Aim of the task:
Whenever the word "click" appears in a line of the data below, copy that line.

Material provided:
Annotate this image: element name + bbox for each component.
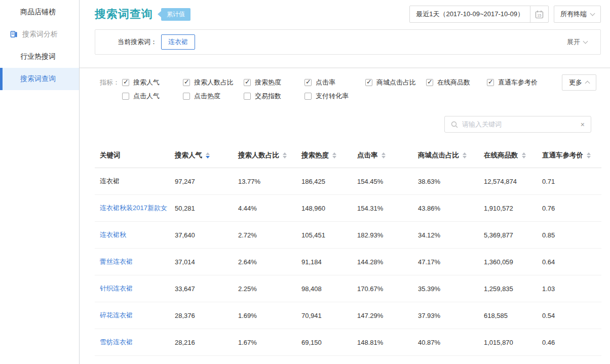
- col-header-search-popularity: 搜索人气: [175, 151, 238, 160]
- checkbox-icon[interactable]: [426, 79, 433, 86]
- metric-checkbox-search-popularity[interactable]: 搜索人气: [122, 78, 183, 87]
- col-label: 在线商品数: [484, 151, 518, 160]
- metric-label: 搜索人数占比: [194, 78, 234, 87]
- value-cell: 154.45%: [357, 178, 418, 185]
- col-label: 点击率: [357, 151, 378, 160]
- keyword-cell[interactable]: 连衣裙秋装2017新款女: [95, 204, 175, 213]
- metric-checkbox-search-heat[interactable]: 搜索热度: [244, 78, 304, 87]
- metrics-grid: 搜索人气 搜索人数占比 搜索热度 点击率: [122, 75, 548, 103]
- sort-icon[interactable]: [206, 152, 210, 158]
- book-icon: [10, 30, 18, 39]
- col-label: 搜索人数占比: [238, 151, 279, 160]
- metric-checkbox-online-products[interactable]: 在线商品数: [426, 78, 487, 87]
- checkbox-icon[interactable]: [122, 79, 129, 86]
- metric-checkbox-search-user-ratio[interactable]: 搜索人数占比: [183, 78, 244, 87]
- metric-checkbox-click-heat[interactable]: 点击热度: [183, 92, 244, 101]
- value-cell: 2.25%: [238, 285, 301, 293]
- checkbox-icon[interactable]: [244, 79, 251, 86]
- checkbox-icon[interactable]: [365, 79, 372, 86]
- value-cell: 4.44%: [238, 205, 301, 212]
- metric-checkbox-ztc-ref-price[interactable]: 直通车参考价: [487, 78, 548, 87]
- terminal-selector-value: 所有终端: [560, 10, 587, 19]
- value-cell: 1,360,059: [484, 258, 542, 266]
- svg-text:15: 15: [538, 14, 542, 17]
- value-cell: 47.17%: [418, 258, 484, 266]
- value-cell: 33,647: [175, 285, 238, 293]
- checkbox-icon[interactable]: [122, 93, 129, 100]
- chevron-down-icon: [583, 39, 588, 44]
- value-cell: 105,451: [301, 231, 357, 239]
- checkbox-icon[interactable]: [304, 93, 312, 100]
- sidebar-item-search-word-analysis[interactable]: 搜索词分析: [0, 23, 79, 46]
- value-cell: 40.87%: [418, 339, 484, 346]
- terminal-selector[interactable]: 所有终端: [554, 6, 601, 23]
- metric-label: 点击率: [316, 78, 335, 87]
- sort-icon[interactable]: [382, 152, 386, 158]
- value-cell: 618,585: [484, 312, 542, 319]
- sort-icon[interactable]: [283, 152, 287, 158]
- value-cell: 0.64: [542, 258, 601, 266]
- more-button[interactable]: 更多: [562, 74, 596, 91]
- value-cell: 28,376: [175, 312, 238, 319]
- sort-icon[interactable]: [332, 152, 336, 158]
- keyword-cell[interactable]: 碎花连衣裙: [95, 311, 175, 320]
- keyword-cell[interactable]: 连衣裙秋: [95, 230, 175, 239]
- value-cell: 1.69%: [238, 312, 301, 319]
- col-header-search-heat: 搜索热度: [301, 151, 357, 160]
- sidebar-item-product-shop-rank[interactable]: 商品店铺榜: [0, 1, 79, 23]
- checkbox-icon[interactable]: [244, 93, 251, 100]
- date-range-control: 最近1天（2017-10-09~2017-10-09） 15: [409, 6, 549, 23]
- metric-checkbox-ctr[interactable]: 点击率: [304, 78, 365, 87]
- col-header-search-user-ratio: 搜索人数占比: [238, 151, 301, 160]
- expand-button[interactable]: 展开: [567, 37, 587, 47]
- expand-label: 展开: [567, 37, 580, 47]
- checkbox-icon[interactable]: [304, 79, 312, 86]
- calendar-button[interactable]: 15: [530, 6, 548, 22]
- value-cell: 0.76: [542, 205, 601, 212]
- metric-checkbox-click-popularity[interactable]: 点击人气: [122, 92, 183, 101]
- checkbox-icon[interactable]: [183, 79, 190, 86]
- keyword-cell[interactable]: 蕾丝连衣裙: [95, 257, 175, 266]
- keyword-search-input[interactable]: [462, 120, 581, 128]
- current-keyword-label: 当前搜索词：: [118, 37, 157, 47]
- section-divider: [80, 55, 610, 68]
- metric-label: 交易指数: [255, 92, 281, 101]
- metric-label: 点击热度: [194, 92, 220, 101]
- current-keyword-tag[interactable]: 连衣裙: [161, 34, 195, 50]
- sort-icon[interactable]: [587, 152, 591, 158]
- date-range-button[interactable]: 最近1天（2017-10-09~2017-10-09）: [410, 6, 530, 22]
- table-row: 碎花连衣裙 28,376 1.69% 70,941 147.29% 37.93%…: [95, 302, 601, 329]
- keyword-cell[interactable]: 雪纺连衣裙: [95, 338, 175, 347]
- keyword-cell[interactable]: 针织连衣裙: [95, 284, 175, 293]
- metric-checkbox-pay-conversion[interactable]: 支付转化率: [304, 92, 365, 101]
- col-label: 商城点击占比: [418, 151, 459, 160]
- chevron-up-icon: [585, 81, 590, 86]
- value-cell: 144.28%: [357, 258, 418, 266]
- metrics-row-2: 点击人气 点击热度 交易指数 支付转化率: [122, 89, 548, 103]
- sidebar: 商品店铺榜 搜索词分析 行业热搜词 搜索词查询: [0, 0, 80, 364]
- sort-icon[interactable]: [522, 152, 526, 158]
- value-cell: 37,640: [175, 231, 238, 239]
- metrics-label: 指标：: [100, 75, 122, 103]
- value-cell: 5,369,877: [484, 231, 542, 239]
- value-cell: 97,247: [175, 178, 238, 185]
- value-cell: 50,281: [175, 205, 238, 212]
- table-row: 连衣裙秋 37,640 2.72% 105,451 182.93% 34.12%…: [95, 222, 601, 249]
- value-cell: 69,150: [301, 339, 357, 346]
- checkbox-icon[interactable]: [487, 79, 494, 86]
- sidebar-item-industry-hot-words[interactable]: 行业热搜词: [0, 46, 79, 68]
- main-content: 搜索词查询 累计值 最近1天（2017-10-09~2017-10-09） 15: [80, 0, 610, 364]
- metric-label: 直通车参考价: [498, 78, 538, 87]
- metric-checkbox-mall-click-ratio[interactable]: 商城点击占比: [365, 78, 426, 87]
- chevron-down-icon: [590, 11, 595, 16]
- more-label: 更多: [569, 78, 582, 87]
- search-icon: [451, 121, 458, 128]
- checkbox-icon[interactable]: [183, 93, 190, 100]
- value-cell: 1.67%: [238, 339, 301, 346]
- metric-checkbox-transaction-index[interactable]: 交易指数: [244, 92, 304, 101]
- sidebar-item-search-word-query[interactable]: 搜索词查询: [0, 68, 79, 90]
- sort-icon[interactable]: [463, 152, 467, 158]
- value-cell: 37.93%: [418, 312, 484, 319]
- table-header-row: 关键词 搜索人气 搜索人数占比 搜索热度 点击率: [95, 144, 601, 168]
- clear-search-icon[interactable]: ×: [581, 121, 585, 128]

Exercise output:
- metric-checkbox-click-heat[interactable]: 点击热度: [183, 92, 244, 101]
- metric-checkbox-click-popularity[interactable]: 点击人气: [122, 92, 183, 101]
- metric-checkbox-mall-click-ratio[interactable]: 商城点击占比: [365, 78, 426, 87]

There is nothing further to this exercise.